* Exercise details *
Transcribe, word for word and with nothing extra, the line containing "David Reale" and each line that comes after it in the entries.

* Extracted data entries *
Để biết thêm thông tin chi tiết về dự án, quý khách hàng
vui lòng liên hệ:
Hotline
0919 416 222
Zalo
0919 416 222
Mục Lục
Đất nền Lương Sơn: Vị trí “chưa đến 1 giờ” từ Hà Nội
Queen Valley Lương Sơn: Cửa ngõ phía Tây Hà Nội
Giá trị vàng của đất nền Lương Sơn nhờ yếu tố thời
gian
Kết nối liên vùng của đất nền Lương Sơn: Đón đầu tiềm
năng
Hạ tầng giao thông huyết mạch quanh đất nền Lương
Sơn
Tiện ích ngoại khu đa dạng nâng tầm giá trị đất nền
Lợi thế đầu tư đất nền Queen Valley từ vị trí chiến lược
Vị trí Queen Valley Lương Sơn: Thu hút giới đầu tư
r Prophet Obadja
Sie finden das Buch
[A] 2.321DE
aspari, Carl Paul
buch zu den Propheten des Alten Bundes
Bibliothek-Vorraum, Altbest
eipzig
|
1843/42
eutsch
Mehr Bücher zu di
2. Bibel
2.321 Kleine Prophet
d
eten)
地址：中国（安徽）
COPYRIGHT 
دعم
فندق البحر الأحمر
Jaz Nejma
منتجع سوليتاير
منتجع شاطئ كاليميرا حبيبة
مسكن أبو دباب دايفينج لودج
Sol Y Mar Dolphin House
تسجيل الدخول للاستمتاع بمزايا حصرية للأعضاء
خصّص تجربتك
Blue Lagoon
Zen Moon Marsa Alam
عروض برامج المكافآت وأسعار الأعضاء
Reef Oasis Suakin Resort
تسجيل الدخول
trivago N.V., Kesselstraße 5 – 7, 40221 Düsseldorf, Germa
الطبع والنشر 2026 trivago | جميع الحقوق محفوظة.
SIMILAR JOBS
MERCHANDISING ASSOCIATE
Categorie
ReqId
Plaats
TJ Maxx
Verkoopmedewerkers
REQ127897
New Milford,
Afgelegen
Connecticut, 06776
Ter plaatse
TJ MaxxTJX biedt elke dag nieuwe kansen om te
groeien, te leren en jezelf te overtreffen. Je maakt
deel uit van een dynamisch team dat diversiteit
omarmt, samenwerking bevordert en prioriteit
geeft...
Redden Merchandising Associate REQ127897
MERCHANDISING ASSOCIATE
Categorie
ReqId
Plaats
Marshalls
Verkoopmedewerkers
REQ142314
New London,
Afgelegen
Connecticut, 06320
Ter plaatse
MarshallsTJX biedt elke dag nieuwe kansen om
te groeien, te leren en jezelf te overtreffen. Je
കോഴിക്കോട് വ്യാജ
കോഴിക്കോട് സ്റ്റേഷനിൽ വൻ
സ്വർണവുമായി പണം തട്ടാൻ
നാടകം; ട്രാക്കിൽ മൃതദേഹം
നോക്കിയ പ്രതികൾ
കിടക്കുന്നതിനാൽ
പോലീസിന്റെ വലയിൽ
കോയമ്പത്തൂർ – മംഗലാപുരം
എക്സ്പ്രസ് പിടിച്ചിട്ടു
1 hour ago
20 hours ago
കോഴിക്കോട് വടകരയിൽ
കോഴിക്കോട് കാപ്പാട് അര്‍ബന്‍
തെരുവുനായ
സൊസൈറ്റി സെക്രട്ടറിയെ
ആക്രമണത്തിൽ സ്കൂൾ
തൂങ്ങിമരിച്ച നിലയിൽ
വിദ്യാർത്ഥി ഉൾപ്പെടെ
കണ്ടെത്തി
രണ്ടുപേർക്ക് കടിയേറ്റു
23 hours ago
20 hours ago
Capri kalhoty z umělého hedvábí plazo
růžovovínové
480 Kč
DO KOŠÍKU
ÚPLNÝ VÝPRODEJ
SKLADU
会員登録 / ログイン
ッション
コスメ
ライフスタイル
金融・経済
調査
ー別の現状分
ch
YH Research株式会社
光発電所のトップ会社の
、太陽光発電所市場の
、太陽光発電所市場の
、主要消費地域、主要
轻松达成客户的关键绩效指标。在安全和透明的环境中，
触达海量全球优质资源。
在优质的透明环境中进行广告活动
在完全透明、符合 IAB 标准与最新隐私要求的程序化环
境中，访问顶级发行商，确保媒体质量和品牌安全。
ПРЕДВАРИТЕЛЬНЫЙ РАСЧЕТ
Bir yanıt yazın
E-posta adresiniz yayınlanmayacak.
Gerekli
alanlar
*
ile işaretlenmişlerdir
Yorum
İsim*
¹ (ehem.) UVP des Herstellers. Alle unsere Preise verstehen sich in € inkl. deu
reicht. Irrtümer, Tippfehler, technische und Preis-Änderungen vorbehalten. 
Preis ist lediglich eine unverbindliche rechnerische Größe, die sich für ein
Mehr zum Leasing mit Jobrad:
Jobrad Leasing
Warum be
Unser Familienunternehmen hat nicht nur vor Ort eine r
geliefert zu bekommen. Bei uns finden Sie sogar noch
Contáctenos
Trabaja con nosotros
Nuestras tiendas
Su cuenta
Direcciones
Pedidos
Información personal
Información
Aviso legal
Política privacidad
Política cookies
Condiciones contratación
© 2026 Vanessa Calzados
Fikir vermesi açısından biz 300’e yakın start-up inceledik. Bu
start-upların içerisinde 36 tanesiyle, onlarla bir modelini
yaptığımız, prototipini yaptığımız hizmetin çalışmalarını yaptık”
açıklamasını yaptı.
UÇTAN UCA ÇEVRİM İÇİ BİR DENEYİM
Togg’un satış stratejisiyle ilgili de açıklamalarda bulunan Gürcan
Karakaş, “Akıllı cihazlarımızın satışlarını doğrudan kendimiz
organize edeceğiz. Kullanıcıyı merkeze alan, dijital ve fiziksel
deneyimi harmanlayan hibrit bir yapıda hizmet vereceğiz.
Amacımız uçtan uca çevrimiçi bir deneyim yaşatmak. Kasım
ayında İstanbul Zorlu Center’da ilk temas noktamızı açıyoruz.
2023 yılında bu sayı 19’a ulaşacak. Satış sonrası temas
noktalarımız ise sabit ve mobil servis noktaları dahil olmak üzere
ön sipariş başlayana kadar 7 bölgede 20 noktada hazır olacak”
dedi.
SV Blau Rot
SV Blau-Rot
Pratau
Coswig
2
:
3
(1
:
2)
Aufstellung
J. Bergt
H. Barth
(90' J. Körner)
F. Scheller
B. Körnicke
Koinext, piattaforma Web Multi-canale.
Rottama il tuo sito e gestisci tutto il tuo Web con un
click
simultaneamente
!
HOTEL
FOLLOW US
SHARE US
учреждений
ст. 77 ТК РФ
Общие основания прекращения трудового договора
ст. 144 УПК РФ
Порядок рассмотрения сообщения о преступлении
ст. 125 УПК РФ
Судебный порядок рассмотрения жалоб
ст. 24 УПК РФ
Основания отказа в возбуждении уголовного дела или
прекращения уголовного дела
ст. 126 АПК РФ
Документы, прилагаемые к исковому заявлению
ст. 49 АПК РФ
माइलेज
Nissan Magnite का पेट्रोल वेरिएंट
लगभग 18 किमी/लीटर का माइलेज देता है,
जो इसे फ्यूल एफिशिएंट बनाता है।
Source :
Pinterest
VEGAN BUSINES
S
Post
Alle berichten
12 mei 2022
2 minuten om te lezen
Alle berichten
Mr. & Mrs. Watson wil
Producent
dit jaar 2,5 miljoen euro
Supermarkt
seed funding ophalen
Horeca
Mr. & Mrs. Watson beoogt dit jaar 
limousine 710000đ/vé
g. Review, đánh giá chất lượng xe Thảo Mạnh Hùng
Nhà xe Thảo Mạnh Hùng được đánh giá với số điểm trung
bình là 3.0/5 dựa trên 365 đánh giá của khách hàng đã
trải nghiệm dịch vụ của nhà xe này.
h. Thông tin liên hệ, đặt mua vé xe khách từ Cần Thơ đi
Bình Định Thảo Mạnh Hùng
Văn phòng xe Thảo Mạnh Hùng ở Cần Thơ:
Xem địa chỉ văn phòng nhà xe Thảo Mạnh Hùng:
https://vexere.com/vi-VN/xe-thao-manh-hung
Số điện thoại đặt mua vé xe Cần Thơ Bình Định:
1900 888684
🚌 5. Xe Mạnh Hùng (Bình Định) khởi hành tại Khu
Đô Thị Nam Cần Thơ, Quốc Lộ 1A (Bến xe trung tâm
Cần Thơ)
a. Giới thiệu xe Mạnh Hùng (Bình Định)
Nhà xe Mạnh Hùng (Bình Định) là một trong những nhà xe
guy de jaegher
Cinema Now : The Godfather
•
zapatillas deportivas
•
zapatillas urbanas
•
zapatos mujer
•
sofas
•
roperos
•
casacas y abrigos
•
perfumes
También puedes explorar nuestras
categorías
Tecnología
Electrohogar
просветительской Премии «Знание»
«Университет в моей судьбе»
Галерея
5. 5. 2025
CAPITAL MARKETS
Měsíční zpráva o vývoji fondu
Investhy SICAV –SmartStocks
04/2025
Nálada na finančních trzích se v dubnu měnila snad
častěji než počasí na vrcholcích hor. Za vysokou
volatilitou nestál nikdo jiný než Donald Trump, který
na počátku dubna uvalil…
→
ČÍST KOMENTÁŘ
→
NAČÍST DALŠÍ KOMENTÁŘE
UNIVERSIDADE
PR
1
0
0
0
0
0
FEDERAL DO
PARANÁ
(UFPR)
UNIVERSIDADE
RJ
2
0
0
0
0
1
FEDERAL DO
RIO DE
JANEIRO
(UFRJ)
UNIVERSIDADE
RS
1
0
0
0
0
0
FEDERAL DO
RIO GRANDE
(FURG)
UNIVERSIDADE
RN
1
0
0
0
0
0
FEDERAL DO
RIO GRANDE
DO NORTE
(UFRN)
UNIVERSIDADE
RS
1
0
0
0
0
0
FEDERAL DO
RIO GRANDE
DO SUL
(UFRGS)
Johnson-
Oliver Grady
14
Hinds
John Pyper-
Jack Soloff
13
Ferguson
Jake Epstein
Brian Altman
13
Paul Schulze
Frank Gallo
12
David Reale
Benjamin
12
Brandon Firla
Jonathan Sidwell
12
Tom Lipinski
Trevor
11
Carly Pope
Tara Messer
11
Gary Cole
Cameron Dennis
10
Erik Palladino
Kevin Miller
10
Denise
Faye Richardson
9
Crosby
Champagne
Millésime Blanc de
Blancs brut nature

* Task solution *
David Reale
Benjamin
12
Brandon Firla
Jonathan Sidwell
12
Tom Lipinski
Trevor
11
Carly Pope
Tara Messer
11
Gary Cole
Cameron Dennis
10
Erik Palladino
Kevin Miller
10
Denise
Faye Richardson
9
Crosby
Champagne
Millésime Blanc de
Blancs brut nature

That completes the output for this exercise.